S 13.34 – Als möglicher Grund für den Absturz des Militärflugzeuges vom Typ Tu-154 über dem Schwarzen Meer wird auch ein Terroranschlag in Betracht gezogen, da bei Militärflugzeugen nicht immer so gründlich kontrolliert werde, wie es in der Zivilluftfahrt der Fall sei.

S 14.03 – In Moskau legen Menschen derzeit Blumen vor dem Gebäude des berühmten Alexandrow-Chors zum Gedenken an die Opfer des Tu-154-Absturzes nieder.
https://www.facebook.com/sputnik.deutschland/videos/vb.251154464896122/1419421294736094/?type=3&theater

S 14.37 –  bisher  gehen Experten von einer technischen Störung an Bord oder einem Pilotenfehler als Ursache  aus, wie eine Quelle aus Militärstrukturen der Agentur RIA Novosti mitteilte. Ein Terroranschlag wird ausgeschlossen.

S 15.06 – Maria Sacharowa, Sprecherin des russischen Außenministeriums, hat den Angehörigen der Opfer ihr tiefstes Beileid via Facebook ausgedrückt. Sie bezeichnete sie den Verlust der Verunglückten als „unersetzlich“.

T 15.48 – Die Opfer des Flugzeugabsturzes werden nach Moskau geflogen, um dort identifiziert zu werden, lt. Pressesprecher des Transportministers.

S 16.26 – Ein russischer Luftfahrtexperte vertritt die Auffassung, dass es an Bord der Maschine ein extremes Ereignis gegeben haben müsse, denn die Tu-154 sei eine sehr sichere Maschine. Es gab in meiner Praxis Fälle, wo eine Tu-154 selbst beim Ausfall aller drei Triebwerke notlandete“, oder „in der Taiga auf einem verlassenen Flugplatz“.

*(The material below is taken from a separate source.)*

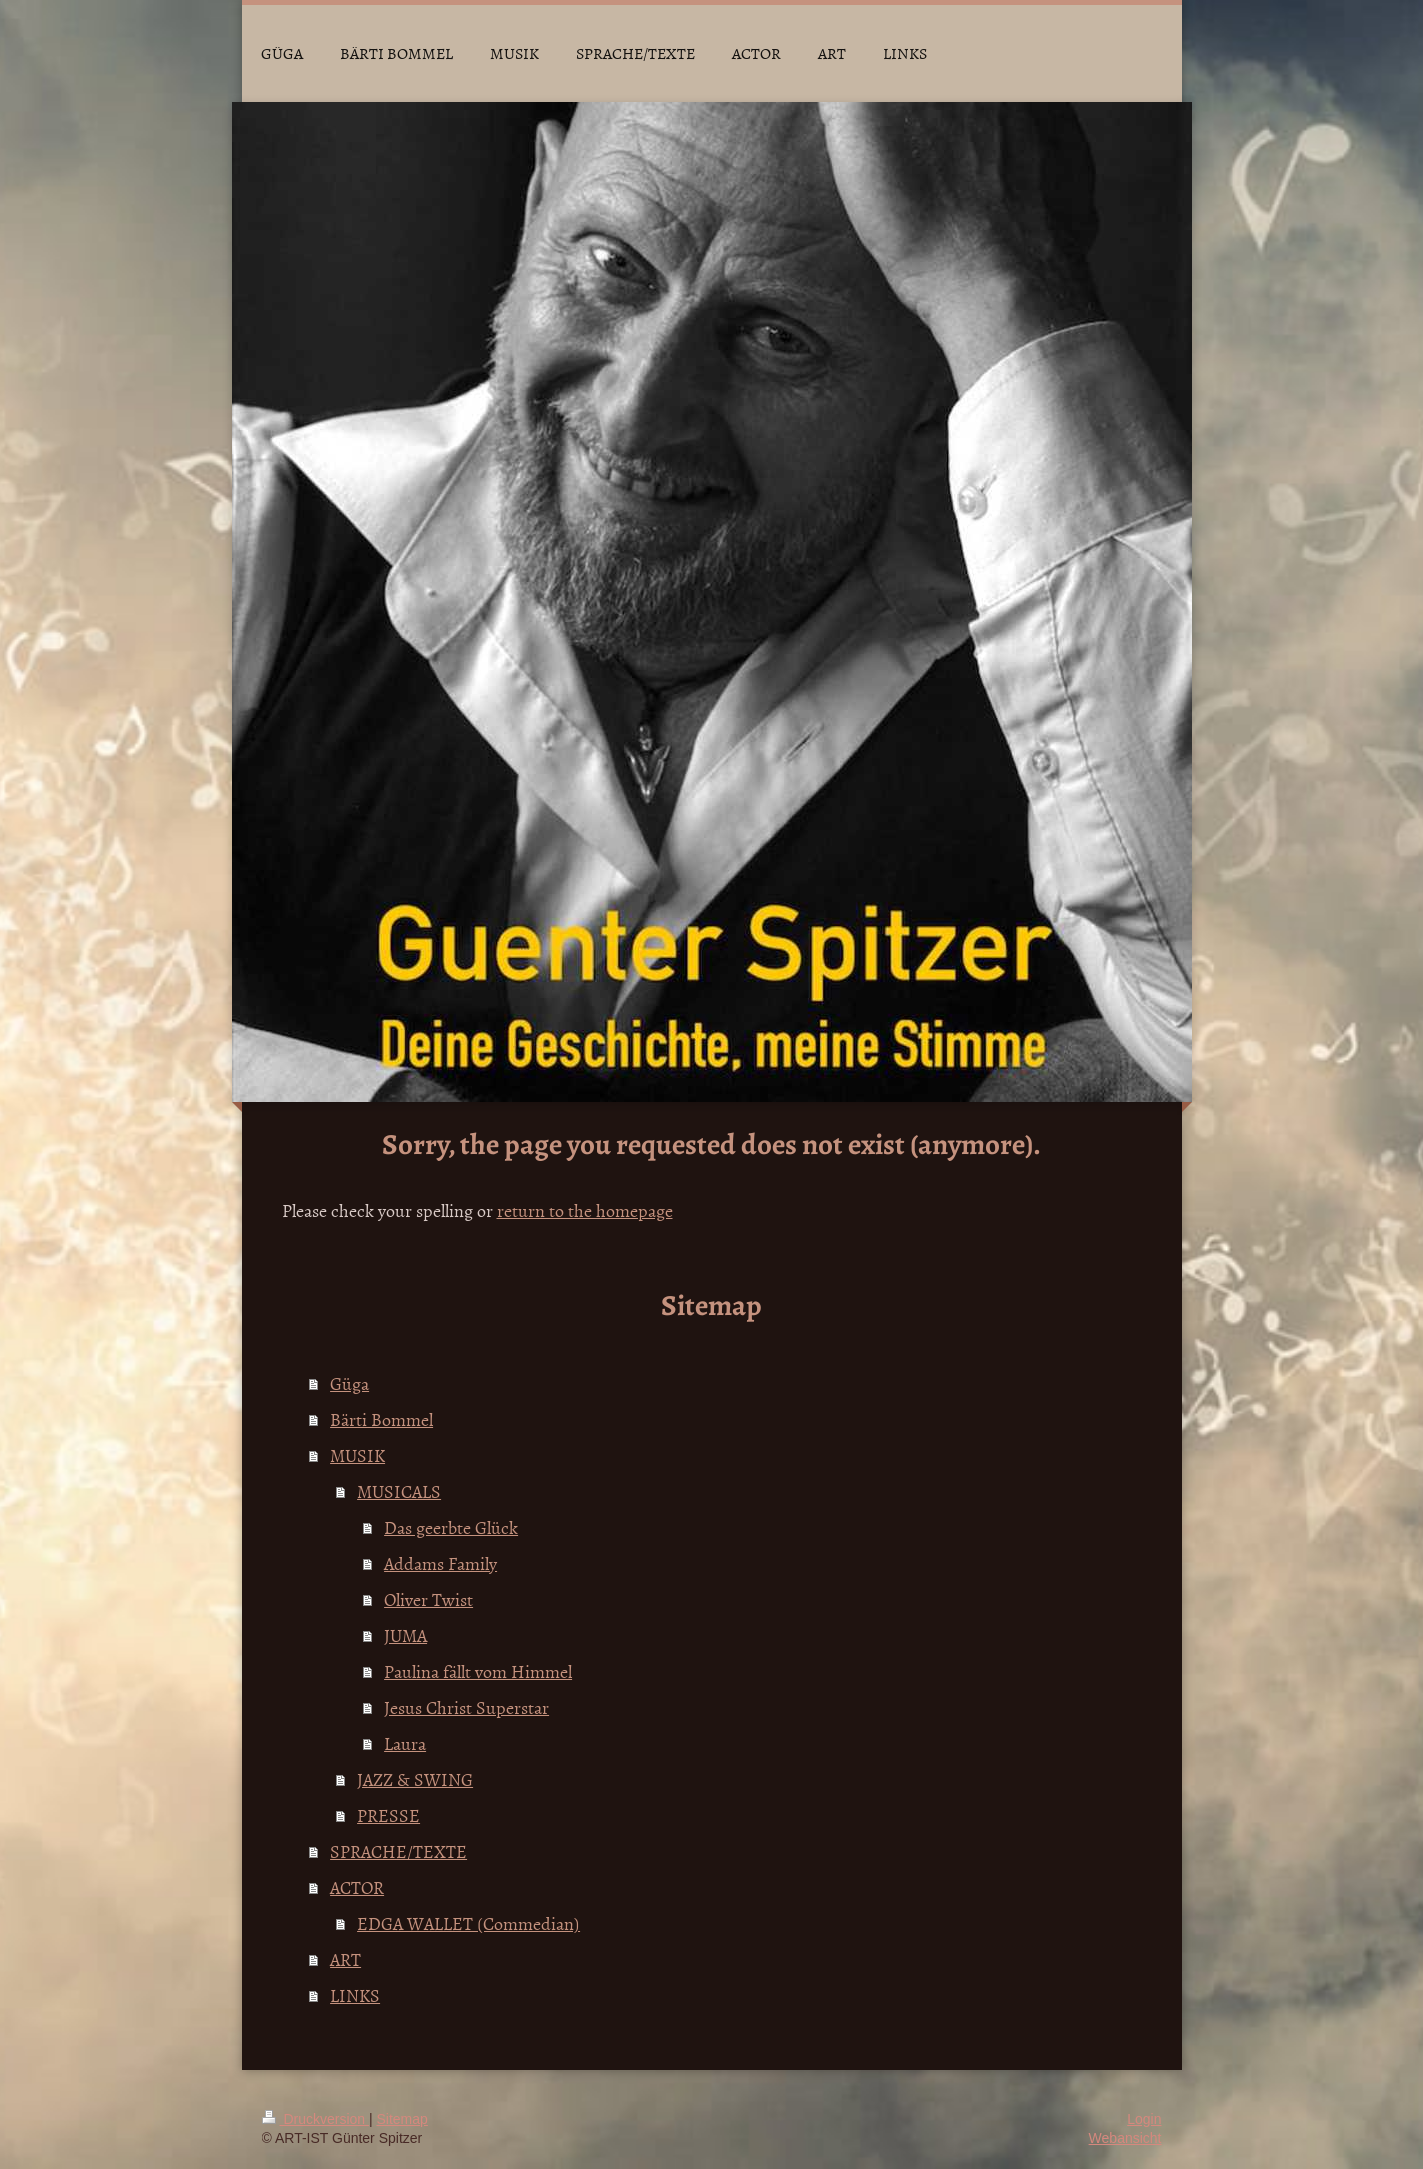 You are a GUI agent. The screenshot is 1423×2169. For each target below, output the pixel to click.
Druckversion (315, 2119)
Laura (405, 1743)
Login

T 19.15 – Russlands Ermittlungsausschuss befasst sich mit allen möglichen Theorien einschließlich eines Terroranschlags, aber es ist zu früh, Genaueres zu sagen, so der russische Verkehrsminister Maxim Sokolov. Erst müssten die Flugschreiber gefunden werde.

T 21.25 –Das Flugzeug war technisch gesund, die letzten Wartungsarbeiten wurden im September 2016 durchgeführt“, sagte Sergej Bainetow, der Chef der russischen Streitkräfte Flugsicherheitsdienstes und fügte hinzu, dass kommandierende Militärpilot Roman Volkov, diese Strecke mehr als einmal geflogen war.